This AI-populated matrix feels like Stardew Valley
Evolving AI from reactive to proactive agents
Suppose you’re building an artificial intelligence, and you want it to feel human. As you’re developing it, how can you give it years of life-like experiences without it taking years?
In the sci-fi realm of Bladerunner, replicants are built with artificial memories. In some sense, this is a crutch that might help us duplicate a single persona to multiple instances, and have each instance equipped with a kind of history. But that’s not the same thing as enabling an AI agent to have a truly lived life experience. I suspect this kind of experience will be necessary both for a progenitor of such agents, as well as for each different AI personality or truly individual identity.
What I’m leading up to is the idea behind this week’s paper: simulating a world for AI (not for human-shaped batteries). A world where AI agents can talk to each other, have goals, and take steps to do things together.
This idea marks a transition beyond the react-only dynamics of LLMs (like GPT) into a work of dreams and initiatives. It directly addresses one of the differences that David Chalmers recently pointed out between GPT and how we think about consciousness: the agency of the AI.
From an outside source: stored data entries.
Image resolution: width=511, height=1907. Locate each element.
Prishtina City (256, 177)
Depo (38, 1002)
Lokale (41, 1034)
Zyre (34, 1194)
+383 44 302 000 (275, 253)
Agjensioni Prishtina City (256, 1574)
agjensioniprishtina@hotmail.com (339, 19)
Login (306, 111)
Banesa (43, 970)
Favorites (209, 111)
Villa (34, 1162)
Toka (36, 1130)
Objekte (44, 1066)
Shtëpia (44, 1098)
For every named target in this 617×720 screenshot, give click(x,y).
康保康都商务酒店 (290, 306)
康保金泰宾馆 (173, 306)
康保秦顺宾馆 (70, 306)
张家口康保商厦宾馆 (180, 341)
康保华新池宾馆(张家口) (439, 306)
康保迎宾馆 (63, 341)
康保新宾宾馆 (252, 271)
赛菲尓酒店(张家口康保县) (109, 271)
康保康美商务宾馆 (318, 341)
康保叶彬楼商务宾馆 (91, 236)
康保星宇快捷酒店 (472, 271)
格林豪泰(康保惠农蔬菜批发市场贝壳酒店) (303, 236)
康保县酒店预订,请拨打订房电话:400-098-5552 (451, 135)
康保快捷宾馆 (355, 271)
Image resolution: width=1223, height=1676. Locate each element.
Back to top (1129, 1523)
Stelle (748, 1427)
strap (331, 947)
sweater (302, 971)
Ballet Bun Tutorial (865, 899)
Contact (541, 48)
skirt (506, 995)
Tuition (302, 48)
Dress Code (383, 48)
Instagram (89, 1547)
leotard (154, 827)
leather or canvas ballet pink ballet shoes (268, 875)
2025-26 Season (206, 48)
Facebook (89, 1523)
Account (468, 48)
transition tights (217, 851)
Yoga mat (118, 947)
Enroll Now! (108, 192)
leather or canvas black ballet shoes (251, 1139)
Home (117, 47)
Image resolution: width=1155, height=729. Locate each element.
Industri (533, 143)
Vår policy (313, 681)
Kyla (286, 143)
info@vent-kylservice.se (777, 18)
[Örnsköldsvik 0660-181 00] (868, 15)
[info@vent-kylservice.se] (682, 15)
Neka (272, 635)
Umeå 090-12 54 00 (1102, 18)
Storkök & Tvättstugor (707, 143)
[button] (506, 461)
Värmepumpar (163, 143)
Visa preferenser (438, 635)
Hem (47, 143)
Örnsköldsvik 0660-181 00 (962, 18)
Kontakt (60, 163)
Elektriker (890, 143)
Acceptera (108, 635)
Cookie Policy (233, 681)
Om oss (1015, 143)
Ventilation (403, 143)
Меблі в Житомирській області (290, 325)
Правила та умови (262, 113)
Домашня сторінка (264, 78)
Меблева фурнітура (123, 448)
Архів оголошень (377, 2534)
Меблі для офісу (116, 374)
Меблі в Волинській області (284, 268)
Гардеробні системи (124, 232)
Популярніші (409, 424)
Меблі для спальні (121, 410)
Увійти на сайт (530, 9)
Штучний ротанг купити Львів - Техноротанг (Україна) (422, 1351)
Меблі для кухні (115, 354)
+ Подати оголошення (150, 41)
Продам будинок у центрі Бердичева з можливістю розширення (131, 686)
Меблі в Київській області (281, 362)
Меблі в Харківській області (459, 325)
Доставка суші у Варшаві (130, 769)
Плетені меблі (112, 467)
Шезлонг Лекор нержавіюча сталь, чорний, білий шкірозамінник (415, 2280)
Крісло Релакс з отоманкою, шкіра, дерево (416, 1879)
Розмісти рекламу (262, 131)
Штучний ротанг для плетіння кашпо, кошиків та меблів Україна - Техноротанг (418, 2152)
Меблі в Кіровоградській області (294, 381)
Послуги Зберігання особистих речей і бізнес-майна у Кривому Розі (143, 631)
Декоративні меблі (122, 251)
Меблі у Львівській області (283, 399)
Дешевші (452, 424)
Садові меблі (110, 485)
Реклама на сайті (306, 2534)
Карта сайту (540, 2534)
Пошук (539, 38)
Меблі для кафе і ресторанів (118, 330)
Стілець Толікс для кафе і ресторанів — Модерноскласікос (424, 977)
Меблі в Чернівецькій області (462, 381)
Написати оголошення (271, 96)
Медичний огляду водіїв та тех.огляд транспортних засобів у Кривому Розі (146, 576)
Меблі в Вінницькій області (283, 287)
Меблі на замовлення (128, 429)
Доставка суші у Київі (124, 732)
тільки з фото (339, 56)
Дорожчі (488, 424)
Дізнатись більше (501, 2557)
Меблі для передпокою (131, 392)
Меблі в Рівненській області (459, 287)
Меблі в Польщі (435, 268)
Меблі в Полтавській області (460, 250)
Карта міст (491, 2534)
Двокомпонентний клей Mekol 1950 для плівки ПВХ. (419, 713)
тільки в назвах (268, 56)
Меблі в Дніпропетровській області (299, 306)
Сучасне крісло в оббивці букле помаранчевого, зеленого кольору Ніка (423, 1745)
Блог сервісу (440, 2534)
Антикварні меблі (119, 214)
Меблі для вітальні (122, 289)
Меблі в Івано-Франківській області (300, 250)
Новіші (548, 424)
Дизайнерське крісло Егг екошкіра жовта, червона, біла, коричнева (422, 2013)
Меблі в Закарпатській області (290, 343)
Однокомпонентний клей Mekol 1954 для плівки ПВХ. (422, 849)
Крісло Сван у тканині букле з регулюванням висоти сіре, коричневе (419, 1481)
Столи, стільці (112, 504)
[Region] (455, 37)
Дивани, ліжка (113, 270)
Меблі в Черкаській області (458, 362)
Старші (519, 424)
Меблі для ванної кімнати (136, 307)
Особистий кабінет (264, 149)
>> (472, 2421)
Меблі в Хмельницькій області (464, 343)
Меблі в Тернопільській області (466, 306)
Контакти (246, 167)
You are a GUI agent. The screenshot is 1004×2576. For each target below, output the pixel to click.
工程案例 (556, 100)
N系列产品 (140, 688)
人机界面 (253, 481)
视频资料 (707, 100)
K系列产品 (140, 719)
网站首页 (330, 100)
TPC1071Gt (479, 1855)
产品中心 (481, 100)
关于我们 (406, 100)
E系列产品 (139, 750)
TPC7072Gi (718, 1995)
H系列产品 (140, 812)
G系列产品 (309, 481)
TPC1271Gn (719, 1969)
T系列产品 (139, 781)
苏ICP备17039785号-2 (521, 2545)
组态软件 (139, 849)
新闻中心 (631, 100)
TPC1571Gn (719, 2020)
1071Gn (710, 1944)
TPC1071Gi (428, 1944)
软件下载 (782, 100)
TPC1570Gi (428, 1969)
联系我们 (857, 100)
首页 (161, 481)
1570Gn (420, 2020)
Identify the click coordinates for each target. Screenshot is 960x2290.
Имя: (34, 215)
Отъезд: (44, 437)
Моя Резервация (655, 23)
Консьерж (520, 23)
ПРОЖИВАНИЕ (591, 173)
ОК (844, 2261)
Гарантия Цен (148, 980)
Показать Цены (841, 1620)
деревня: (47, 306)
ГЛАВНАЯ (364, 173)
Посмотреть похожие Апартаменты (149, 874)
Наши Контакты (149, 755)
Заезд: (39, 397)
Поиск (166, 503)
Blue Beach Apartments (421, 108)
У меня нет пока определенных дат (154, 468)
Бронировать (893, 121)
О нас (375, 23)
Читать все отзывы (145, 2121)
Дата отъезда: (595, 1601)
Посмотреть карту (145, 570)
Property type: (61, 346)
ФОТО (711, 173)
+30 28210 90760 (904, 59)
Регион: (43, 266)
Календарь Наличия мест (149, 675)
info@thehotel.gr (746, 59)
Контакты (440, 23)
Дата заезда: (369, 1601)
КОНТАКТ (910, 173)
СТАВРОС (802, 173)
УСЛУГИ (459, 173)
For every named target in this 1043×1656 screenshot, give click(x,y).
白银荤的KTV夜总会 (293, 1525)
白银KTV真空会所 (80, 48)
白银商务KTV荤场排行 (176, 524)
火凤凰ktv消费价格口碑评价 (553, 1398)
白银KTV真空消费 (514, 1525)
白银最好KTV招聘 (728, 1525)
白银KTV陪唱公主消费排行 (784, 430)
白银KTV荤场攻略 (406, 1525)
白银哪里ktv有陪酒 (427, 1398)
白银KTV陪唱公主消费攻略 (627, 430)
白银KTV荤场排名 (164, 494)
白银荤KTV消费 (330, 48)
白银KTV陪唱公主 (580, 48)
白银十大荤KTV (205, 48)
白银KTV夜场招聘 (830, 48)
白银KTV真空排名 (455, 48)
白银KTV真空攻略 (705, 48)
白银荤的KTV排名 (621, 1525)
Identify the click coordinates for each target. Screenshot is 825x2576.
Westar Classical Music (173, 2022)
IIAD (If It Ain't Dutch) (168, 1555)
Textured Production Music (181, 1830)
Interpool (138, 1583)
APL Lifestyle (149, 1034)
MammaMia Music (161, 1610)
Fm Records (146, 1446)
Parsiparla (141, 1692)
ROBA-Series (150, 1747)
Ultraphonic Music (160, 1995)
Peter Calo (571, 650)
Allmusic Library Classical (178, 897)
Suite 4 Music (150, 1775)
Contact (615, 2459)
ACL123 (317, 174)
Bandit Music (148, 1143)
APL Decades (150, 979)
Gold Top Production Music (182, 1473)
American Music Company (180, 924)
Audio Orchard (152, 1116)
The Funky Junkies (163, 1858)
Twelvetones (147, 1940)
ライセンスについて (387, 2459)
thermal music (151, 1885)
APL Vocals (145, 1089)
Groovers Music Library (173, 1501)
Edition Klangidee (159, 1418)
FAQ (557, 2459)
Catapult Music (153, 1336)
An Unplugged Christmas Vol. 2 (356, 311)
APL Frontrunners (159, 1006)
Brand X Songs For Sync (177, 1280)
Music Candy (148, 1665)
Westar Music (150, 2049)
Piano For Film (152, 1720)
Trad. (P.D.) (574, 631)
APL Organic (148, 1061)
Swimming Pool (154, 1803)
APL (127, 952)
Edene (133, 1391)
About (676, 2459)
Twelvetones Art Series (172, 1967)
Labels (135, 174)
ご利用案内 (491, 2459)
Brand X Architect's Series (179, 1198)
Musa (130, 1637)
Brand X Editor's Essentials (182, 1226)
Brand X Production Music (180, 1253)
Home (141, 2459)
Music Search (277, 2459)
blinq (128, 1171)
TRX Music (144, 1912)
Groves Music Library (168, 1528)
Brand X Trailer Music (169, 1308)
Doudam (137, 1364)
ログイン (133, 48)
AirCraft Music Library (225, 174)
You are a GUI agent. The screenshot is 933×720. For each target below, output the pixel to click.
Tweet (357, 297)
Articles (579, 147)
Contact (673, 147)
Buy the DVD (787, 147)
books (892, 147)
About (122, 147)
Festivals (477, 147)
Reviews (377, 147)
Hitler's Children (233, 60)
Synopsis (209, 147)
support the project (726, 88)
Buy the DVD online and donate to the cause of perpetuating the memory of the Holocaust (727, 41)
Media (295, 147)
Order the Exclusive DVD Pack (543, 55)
Beyond that, running AI agents in a simulated world may incidentally bring us video game NPCs with new levels of individualism and creativity. Especially when they can have unpredictable and socially complex interactions!
— Tyler & Team
Paper: Generative Agents: Interactive Simulacra of Human Behavior
Summary by Adrian Wilkins-Caruana
When stakes are high, humans like to practice things before doing them for real. For example, you’d probably practice baking a cake before actually making one for your friend’s wedding. But what if you want to practice social interaction, such as a job interview? One option could be to role-play interview scenarios with a friend, or you could use generative agents instead.
Generative agents are computer programs that are designed to simulate human behavior in a believable way. The agents don’t just respond to prompts like LLMs, but rather they partake in a simulation where they interact with other agents, acquire new information, retrieve and reflect on their memories, and act on them.
Here’s a snapshot of Smallville (no relation to the TV series of the same name), a sandboxed, simulated world where a community of 25 agents are going about their day — going places, doing things, and interacting with other agents.
In the simulation, agents are initialized with a “seed” memory to describe their job and relationships with other agents. Here’s an example:
John Lin is a pharmacy shopkeeper at the Willow Market and Pharmacy who loves to help people; John Lin is living with his wife, Mei Lin, who is a college professor, and son, Eddy Lin, who is a student studying music theory;
Each semicolon-delimited phrase is an individual memory (more on these in a moment). In the simulation, John interacts with other agents based on his identity. Here’s a morning interaction with his son, Eddy:
John: Good morning Eddy. Did you sleep well?
Eddy: Good morning Dad. Yeah, I slept great.
John: That’s good. What are you working on today?
Eddy: I’m working on a new music composition for my class. It’s due this week, so I’m trying to get it finished. But I’m having so much fun with it!
John: That sounds great!
All of these interactions are captured in an agent’s memory stream, which is essentially a text-based log of an agent’s observations, such as their behaviors or the behaviors of others (like “Isabella Rodriguez is setting out the pastries”), or observations about things (like “The refrigerator is empty”).
Agents use their memory streams to synthesize new actions. For example, when Isabella is asked about what she’s looking forward to, she must recall memories that help her answer the question. Her memories are scored along three axes: 1) how recent is the memory? 2) how important is this memory to her? and 3) how relevant is the memory to the question? The image below shows Isabella’s three highest scoring memories across all of these axes for a particular question. She uses these memories to synthesize her response.
Isabella’s memory was seeded with the intention to plan a Valentine’s Day party, a party which did eventually take place (her plans succeeded!). Even though some agents might not remember to tell others about the party or to attend it, the party plans were still spread around Smallville, and the agents cooperated to plan it, ask each other on dates, and play music at it.
Generative agents have a wide range of potential applications, including creating simulations of human behavior for testing and prototyping social systems, developing more personalized and effective technological experiences, and populating online forums, virtual reality metaverses, and physical spaces as social robots. They can also act as proxies for users, providing researchers a deeper understanding of their needs and preferences.